This cell installs all the necessary Python libraries like `pdf2image`, `pillow`, `requests`, `sentence-transformers`, `faiss-cpu`, `langchain`, `langchain-community`, and `langchain-text-splitters`. It also installs `poppler-utils`, a command-line utility for working with PDFs, which `pdf2image` relies on.

In [14]:
!pip install -q pdf2image pillow requests sentence-transformers faiss-cpu langchain langchain-community langchain-text-splitters
!apt-get install -y poppler-utils

Reading package lists... Done
Building dependency tree... Done
Reading state information... Done
poppler-utils is already the newest version (22.02.0-2ubuntu0.12).
0 upgraded, 0 newly installed, 0 to remove and 1 not upgraded.


### Import Libraries

This cell imports all the required modules for the project, including `os`, `re`, `json`, `time`, `base64`, `requests`, `numpy`, `faiss`, `pdf2image`, `google.colab.userdata`, `langchain_text_splitters`, and `sentence_transformers`. These libraries are used for file operations, regular expressions, JSON handling, time delays, base64 encoding, making HTTP requests, numerical operations, vector indexing, PDF to image conversion, accessing Colab secrets, text splitting, and embedding generation, respectively.

In [15]:
import os
import re
import json
import time
import base64
import requests
import numpy as np
import faiss
from pdf2image import convert_from_path
from google.colab import userdata
from langchain_text_splitters import MarkdownHeaderTextSplitter, RecursiveCharacterTextSplitter
from sentence_transformers import SentenceTransformer



### Configuration Class

This `Config` class defines all the essential parameters for the application, such as the `OPENROUTER_API_KEY` (retrieved from Colab secrets), the `MODEL_NAME` for the LLM, the `EMBEDDING_MODEL` for generating text embeddings, the `PDF_PATH` of the input document, and the `OUTPUT_JSON` file path for storing processed data.
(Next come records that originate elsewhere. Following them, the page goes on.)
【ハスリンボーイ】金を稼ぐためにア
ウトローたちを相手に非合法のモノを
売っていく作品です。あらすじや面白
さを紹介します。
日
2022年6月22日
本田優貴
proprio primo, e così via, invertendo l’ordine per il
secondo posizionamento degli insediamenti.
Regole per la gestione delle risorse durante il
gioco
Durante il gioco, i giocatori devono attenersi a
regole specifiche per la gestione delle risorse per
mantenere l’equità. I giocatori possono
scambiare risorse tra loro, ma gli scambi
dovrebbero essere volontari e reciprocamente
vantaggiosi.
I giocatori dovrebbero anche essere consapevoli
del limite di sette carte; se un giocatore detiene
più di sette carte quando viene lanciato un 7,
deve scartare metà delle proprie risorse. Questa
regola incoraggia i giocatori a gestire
It also includes a check to ensure the API key is present.

In [16]:
class Config:
    API_KEY = userdata.get("OPENROUTER_API_KEY") # Ensure this is set in Colab Secrets
    MODEL_NAME = "google/gemini-2.0-flash-001" # Faster & cheaper than 1.5 Pro
    EMBEDDING_MODEL = "intfloat/multilingual-e5-large"
    PDF_PATH = "/content/test.pdf" # Upload your file here
    OUTPUT_JSON = "/content/structured_knowledge.json"

    if not API_KEY:
        raise ValueError(" OPENROUTER_API_KEY not found in Secrets!")
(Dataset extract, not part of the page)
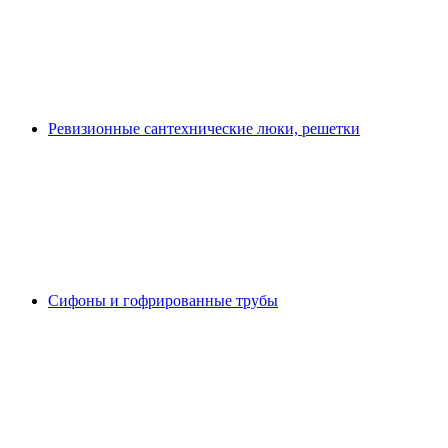
Ревизионные сантехнические люки, решетки
Сифоны и гофрированные трубы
### Document Processor Class

The `DocumentProcessor` class is responsible for extracting text content from PDF pages. It uses `pdf2image` to convert PDF pages into images and then sends these images to an LLM (via OpenRouter API) for layout-aware OCR. The `_encode_image` method handles base64 encoding of images, and `extract_page_content` constructs a prompt to instruct the LLM to output structured Markdown. The `process_pdf` method iterates through all pages, extracts content, and saves it as a JSON file.

In [17]:
class DocumentProcessor:
    def __init__(self, config):
        self.config = config
        self.headers = {
            "Authorization": f"Bearer {config.API_KEY}",
            "Content-Type": "application/json",
            "HTTP-Referer": "https://colab.research.google.com"
        }

    def _encode_image(self, image_path):
        with open(image_path, "rb") as image_file:
            return base64.b64encode(image_file.read()).decode('utf-8')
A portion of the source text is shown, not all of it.